Skagit County planners announced Wednesday, August 13 that they will require Shell Puget Sound Refinery in Anacortes to meet some conditions to bolster public and environmental safety as part of its quest to move forward on a proposed rail offloading facility.
But Skagit County Planning and Development Services said it still will not require a full environmental review. The county received hundreds of public comments following its April 24 announcement that it would not require an environmental impact statement for the project.
In response, Skagit County Senior Planner Leah Forbes asked the company to provide additional information pertaining to various public safety and environmental issues.
After reviewing Shell's response, the county "determined that additional conditions are appropriate" for the project, and the "modified and added conditions continue to address the project's environmental impacts," according to a news release.

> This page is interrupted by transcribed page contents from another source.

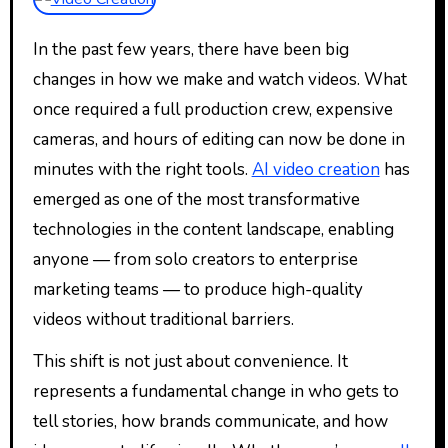
In the past few years, there have been big
changes in how we make and watch videos. What
once required a full production crew, expensive
cameras, and hours of editing can now be done in
minutes with the right tools.
AI video creation
has
emerged as one of the most transformative
technologies in the content landscape, enabling
anyone — from solo creators to enterprise
marketing teams — to produce high-quality
videos without traditional barriers.
This shift is not just about convenience. It
represents a fundamental change in who gets to
tell stories, how brands communicate, and how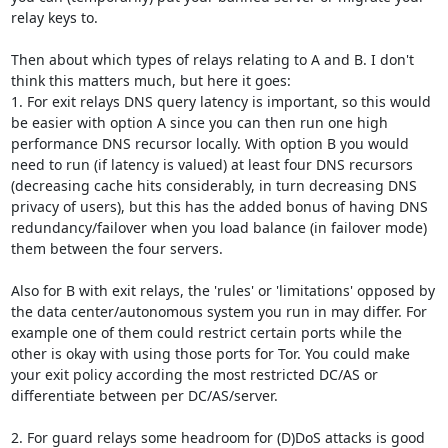
relay keys to.

Then about which types of relays relating to A and B. I don't 
think this matters much, but here it goes:

1. For exit relays DNS query latency is important, so this would 
be easier with option A since you can then run one high 
performance DNS recursor locally. With option B you would 
need to run (if latency is valued) at least four DNS recursors 
(decreasing cache hits considerably, in turn decreasing DNS 
privacy of users), but this has the added bonus of having DNS 
redundancy/failover when you load balance (in failover mode) 
them between the four servers.

Also for B with exit relays, the 'rules' or 'limitations' opposed by 
the data center/autonomous system you run in may differ. For 
example one of them could restrict certain ports while the 
other is okay with using those ports for Tor. You could make 
your exit policy according the most restricted DC/AS or 
differentiate between per DC/AS/server.

2. For guard relays some headroom for (D)DoS attacks is good 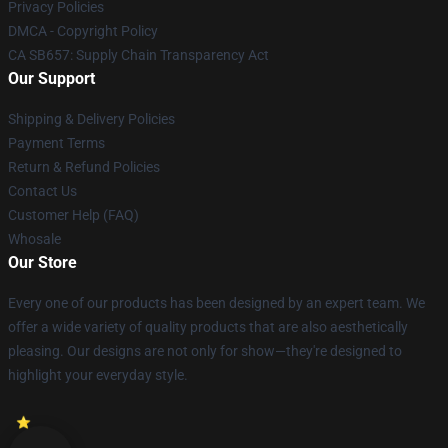
Privacy Policies
DMCA - Copyright Policy
CA SB657: Supply Chain Transparency Act
Our Support
Shipping & Delivery Policies
Payment Terms
Return & Refund Policies
Contact Us
Customer Help (FAQ)
Whosale
Our Store
Every one of our products has been designed by an expert team. We
offer a wide variety of quality products that are also aesthetically
pleasing. Our designs are not only for show—they're designed to
highlight your everyday style.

The decision essentially approves three of 13 needed permits for the project. But those permits come with special conditions, including requirements for tank car safety, consideration of neighboring heron populations and planning rail movement to avoid peak traffic times.
The decision is open for public comment through Aug. 28 and is open for appeal through Sept. 11.
The rail project, which would allow the refinery to receive one, 100-car train per day carrying about 60,000 barrels of crude oil from North Dakota's Bakken formation, has garnered some regional protest. Protesters cite recent derailments, public safety and environmental concerns as reasons to halt additional oil transport through communities in Skagit County and beyond.
Shell hopes to start building the offloading facility in January.